Where the Gloom Becomes Sound (titolo fichissimo, tra l’altro) segue l’evoluzione del discorso intrapreso nel lavoro precedente e, come era lecito aspettarsi, si distacca ancor di più dalle sonorità più estreme che hanno contraddistinto la prima parte della carriera del gruppo, per spostarsi – quasi – completamente in un certo gothic (e, di rimando, nella dark wave richiamata dal genere).

E all’inizio, vuoi perché il disco (pur avendo singoli estremamente efficaci) è comunque decisamente meno immediato del precedente, vuoi per un certo mood – volutamente – uniforme, la prima impressione è stata quella di un (comunque riuscito) bignami del gruppo, con meno picchi del solito e  un sound che ti fa dire: “ve li ricordate? Erano i favolosi anni ’90! La Century Media, Waldemar Sorychta… Sono tornati!”.

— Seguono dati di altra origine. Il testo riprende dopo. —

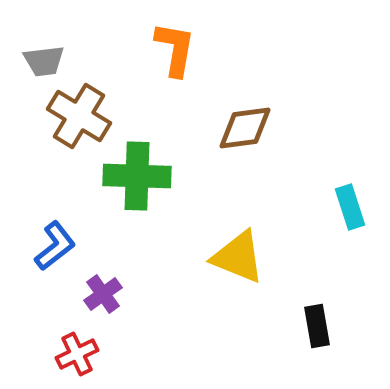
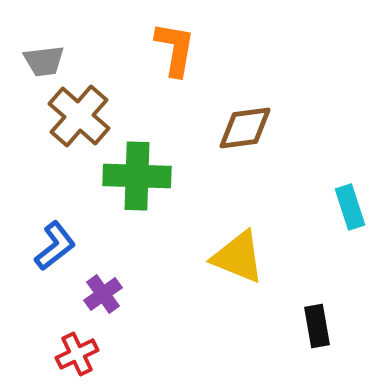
brown cross: rotated 10 degrees clockwise
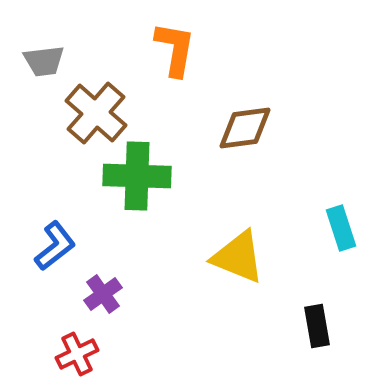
brown cross: moved 17 px right, 3 px up
cyan rectangle: moved 9 px left, 21 px down
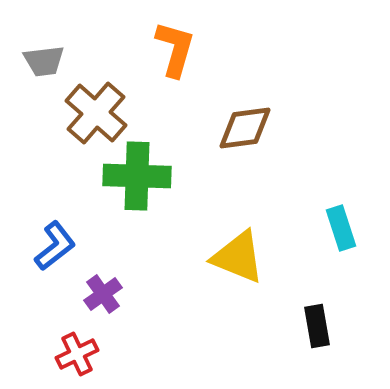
orange L-shape: rotated 6 degrees clockwise
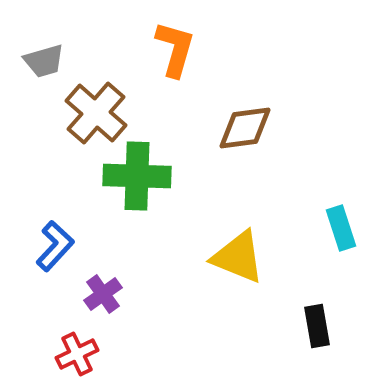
gray trapezoid: rotated 9 degrees counterclockwise
blue L-shape: rotated 9 degrees counterclockwise
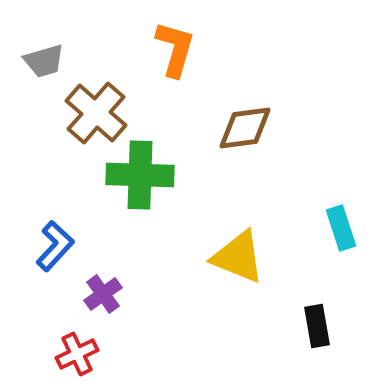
green cross: moved 3 px right, 1 px up
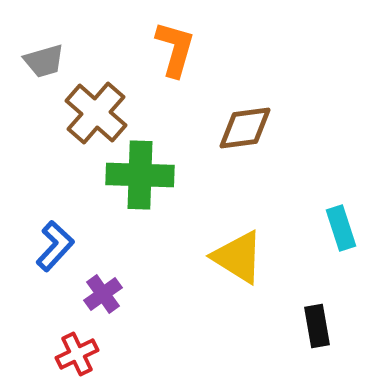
yellow triangle: rotated 10 degrees clockwise
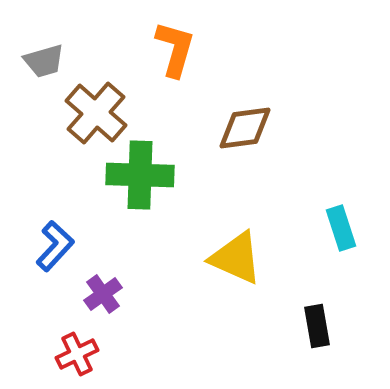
yellow triangle: moved 2 px left, 1 px down; rotated 8 degrees counterclockwise
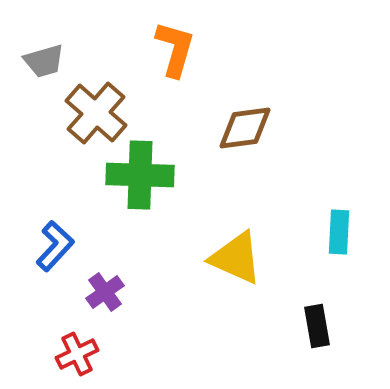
cyan rectangle: moved 2 px left, 4 px down; rotated 21 degrees clockwise
purple cross: moved 2 px right, 2 px up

E non ci sarebbe nulla di male, visto che quando i pezzi ci sono potrebbe anche andare bene così, ma fermarsi a questo livello significherebbe fare un torto ai Tribulation, perché l’album risulta essere decisamente più ricco e profondo. In effetti la sottile complessità della scrittura dell’album è ravvisabile sin dall’iniziale, splendida, In Remembrance, contraddistinta da una lunga intro minimalista che poi sfocia in un efficacissimo mid-tempo con un ritornello che si stampa in testa sin da subito e che apre la strada al primo singolo, The Hour of The Wolf, capace di far muovere il culo anche a un morto.

Perché il trademark della band di Anderson e Hutlén (che ha lasciato il gruppo con questo disco) è sempre stato quello di riuscire, indipendentemente dal genere proposto, a giocare sul contrasto tra le linee melodiche e il growl di Anderson, e anche questo Where the Gloom Becomes Sound non fa eccezione. 

Ciò che sorprende è che in un sound (anche a livello di missaggio e produzione) che richiama la più volte citata epoca d’oro di un certo gothic metal, trovano spazio, più che in passato, sonorità metal anni ’80 (NWOBHM in particolare) e hard rock settantiano, soprattutto a livello di riff e di assoli.

Sonorità che più si va avanti con gli ascolti più risultano avere un impatto importante sul suono del gruppo, come accade nella ritmata Daughter of the Djinn e in Funeral Pyre, due dei migliori brani del disco. Un impatto che si avverte anche nelle canzoni più classicamente gothic, come l’ottima Leviathan, impreziosita da passaggi tipicamente ottantiani che la rendono estremamente personale e riuscita.

Perché, con maggiori e più attenti ascolti, Where the Gloom Becomes Sound conferma quello che è il miglior pregio dei Tribulation, quantomeno da The Children of the Night in poi: inglobare nel proprio sound diverse sonorità, senza cercare di mascherare l’influenza di band e artisti di riferimento, riuscendo, però,  ad elaborare il tutto in un modo estremamente personale da suonare come qualcosa di immediatamente riconoscibile  e riuscendo, altresì, a scrivere ritornelli che, molto prosaicamente, spaccano davvero il culo.

In definitiva un nuovo centro per gli svedesi, che pur non raggiungendo i livelli di Down Below (per chi scrive, una delle migliori uscite in ambito metal degli ultimi anni), rappresenta un’ulteriore conferma del loro talento. (L’Azzeccagarbugli)

Un commento

  • Non è che voglio spaccare il capello in quattro e alla fine sti cazzi, eh, però lo vedo più un connubio ben riuscito tra deathrock, sprazzi di metal classico e occult rock settantiano. Gothic metal non ce ne rintraccio affatto, soprattutto perché una matrice doom loro non ce l’hanno mai avuta. E quindi decade pure la questione gothic metal.

    Bel disco comunque, peccato per Hultén che se n’è andato con l’illusoria idea di sfondare da solista.